И чудо — редко, правда, но тем с большей потрясающей силой — обрушивалось на Артема Соколюка. Глаза его вдруг замирали в каком-то внезапном озарении, он срывал с носа очки, хватался за наушники, будто оберегая то сокровенное, что появилось в них, потом осторожно снимал, так же осторожно клал на стол, — теперь и Марийка могла уловить исходящий от них шепоток, — дрожащими губами говорил ей:

— Беги за хлопцами!

Она вылетала из хаты, перескакивала через тын к дядьке Конону, тут же у конуры поднималась собака, давясь на цепи и царапая лапами воздух, дядька Конон возникал, окруженный дочерьми.

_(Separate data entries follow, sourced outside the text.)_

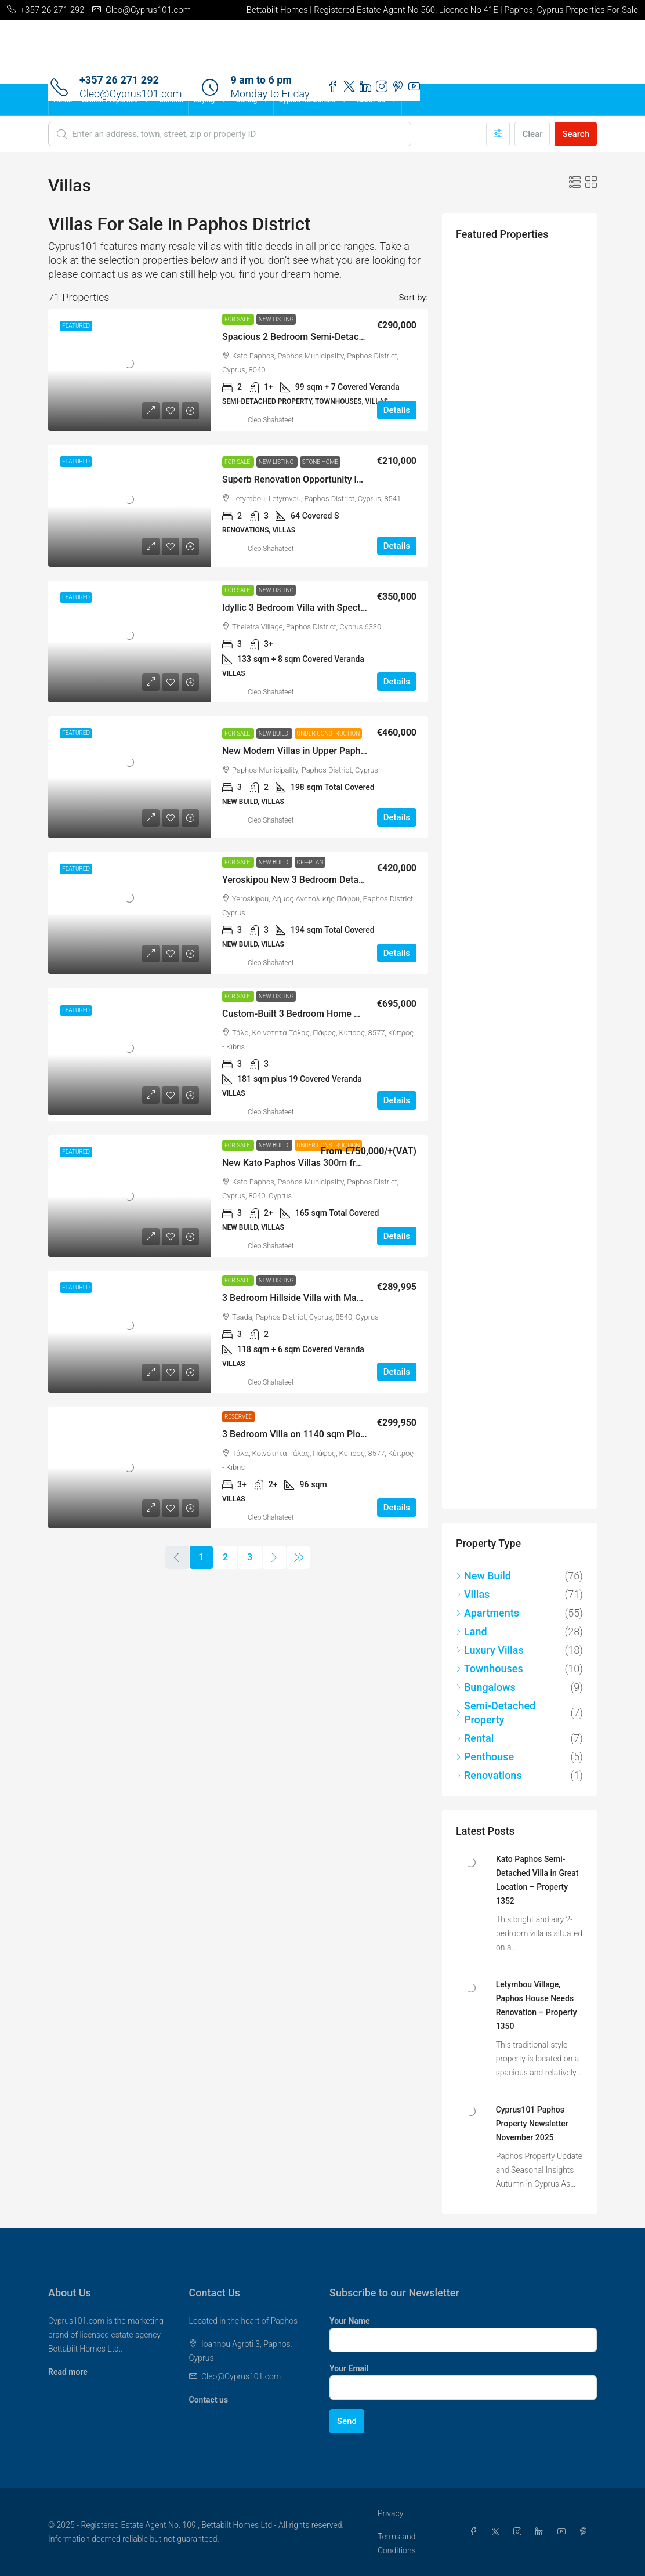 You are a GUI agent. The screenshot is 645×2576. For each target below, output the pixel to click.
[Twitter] (497, 2532)
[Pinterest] (585, 2532)
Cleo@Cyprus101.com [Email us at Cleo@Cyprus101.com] (241, 2376)
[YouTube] (563, 2532)
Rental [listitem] (475, 1738)
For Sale (238, 319)
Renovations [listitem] (489, 1775)
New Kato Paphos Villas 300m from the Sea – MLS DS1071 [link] (344, 1162)
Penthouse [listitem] (485, 1757)
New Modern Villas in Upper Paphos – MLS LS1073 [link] (328, 750)
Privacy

— Идите, идите, а то волна пропадет!

Выражение испуга сходило с бледного, заморенного личика, вытянутого книзу узким клинышком бородки, со всего щуплого тельца дядьки Конона, облаченного в домотканую хламиду. Неуловимым движением локотков он поддергивал болтающиеся на нем штаны, приосанивался.

— Э-э, волна!.. От я у кума был в Киеве, по радио, чув, — службу правили… Сам чув, як…

У богомольного Конона одно на уме. Не дослушав известную всему селу историю, Марийка кидалась к остальным «хлопцам»: к соседу по другую сторону — дядьке Ивану и — через хату — к дядьке Денису-косолапому. Дядька Иван оказывался на улице с рвением, опережающим протестующий крик жинки, тетки Ганны, дядька Денис поспешал на клич, выжимая все возможное из своих загребающих землю ног. И вот они уже оба здесь, за столом, и донельзя взволнованный Артем Соколюк дает им попеременно наушники, в которых, слышно, вибрирует тончайшее женское сопрано, — может, из самой Москвы доносится голос певицы!